Experience оf the Development of Heat-resistant, Radiation-resistant and Hydro-resistant Optical Fibre
Experience оf the Development of Heat-resistant, Radiation-resistant and Hydro-resistant Optical Fibre
The manufacturing technology of pure-silica-core optical fibre mass production has been developed and mastered. Research for its resistance to elevated temperatures, ionizing radiation and hydrogen-containing medium was conducted. These optical fibres can be used in cables for special telemetry systems, on-board cables for aerospace engineering, and geophysical cables for measuring temperature in a borehole.
DOI: 10.22184/1993-7296.FRos.2019.13.5.444.450
DOI: 10.22184/1993-7296.FRos.2019.13.5.444.450
Теги: high temperature hydrogen environment ionizing radiation optical fibre водородосодержащая среда ионизирующее излучение оптическое волокно повышенная температура
Experience оf the Development of Heat-resistant, Radiation-resistant and Hydro-resistant Optical Fibre
I. S. Azanova1, azanova@pnppk.ru, D. I. Shevtsov1, O. L. Vokhmyanina1, I. D. Saranova1, A. N. Smirnova1, M. I. Bulatov 1, E. A. Pospelova1, Yu.
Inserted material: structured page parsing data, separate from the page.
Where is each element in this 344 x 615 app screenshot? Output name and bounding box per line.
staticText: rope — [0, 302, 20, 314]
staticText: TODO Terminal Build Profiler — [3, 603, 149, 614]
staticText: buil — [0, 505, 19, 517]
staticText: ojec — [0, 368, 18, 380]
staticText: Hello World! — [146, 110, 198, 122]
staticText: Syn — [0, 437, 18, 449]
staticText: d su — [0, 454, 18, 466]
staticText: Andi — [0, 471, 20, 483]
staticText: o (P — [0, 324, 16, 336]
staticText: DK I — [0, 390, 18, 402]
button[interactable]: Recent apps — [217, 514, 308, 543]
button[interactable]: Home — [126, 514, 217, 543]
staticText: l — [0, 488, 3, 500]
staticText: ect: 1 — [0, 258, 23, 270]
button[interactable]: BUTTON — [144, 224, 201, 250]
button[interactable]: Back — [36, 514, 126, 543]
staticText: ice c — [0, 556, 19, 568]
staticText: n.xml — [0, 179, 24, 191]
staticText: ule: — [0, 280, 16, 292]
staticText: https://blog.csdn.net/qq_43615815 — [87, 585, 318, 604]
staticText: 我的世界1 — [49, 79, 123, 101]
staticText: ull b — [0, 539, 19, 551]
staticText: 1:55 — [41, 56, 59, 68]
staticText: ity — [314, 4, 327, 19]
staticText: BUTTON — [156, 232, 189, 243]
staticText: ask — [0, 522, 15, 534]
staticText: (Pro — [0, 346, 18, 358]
O. Sharonova1, T. V. Dimakova1, P. F. Kashaykin2, A. L. Tomashuk2, A. F. Kosolapov2, S. L. Semenov2
PJSC «Perm Scientific and Production Instrument-Making Company», Perm, Russia
Fibre Optics Research Centre of RAS, Moscow, Russia
The manufacturing technology of pure-silica-core optical fibre mass production has been developed and mastered. Research for its resistance to elevated temperatures, ionizing radiation and hydrogen-containing medium was conducted. These optical fibres can be used in cables for special telemetry systems, on-board cables for aerospace engineering, and geophysical cables for measuring temperature in a borehole.
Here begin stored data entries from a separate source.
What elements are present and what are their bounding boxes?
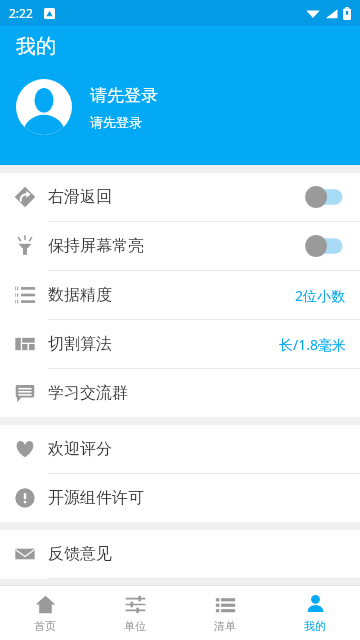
- button[interactable]: 学习交流群: [0, 369, 360, 417]
- staticText: 开源组件许可: [48, 488, 144, 508]
- staticText: 清单: [214, 619, 236, 633]
- button[interactable]: 请先登录: [16, 79, 344, 135]
- button[interactable]: 数据精度: [0, 271, 360, 319]
- staticText: 我的: [16, 34, 56, 59]
- staticText: 保持屏幕常亮: [48, 236, 144, 256]
- button[interactable]: 清单: [180, 586, 270, 640]
- staticText: 请先登录: [90, 85, 158, 106]
- staticText: 右滑返回: [48, 187, 112, 207]
- staticText: 学习交流群: [48, 383, 128, 403]
- staticText: 数据精度: [48, 285, 112, 305]
- button[interactable]: 首页: [0, 586, 90, 640]
- button[interactable]: 切割算法: [0, 320, 360, 368]
- staticText: 长/1.8毫米: [279, 335, 346, 354]
- staticText: 首页: [34, 619, 56, 633]
- button[interactable]: 右滑返回: [0, 173, 360, 221]
- staticText: 请先登录: [90, 114, 142, 130]
- button[interactable]: 欢迎评分: [0, 425, 360, 473]
- button[interactable]: 保持屏幕常亮: [0, 222, 360, 270]
- staticText: 切割算法: [48, 334, 112, 354]
- button[interactable]: 我的: [270, 586, 360, 640]
- staticText: 2:22: [9, 5, 33, 21]
- staticText: 欢迎评分: [48, 439, 112, 459]
- staticText: 2位小数: [295, 286, 346, 305]
- button[interactable]: 单位: [90, 586, 180, 640]
- staticText: 单位: [124, 619, 146, 633]
- button[interactable]: 反馈意见: [0, 530, 360, 578]
- button[interactable]: Toggle switch: [302, 184, 346, 210]
- button[interactable]: Toggle switch: [302, 233, 346, 259]
- staticText: 反馈意见: [48, 544, 112, 564]
- button[interactable]: 开源组件许可: [0, 474, 360, 522]
- staticText: 我的: [304, 619, 326, 633]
Keywords: optical fibre, ionizing radiation, high temperature, hydrogen environment
Received: 24.04.2019. Accepted: 04.06.2019.
Introduction
In the recent years, a need to replace imported optical fibres for special applications has been emerged, which has led to the development of a number of models of special fibres by PJSC PSPIMC, in particular, radiation-resistant fibre with preservation of the radiation polarization for fibre-optic Gyroscopes [1–3].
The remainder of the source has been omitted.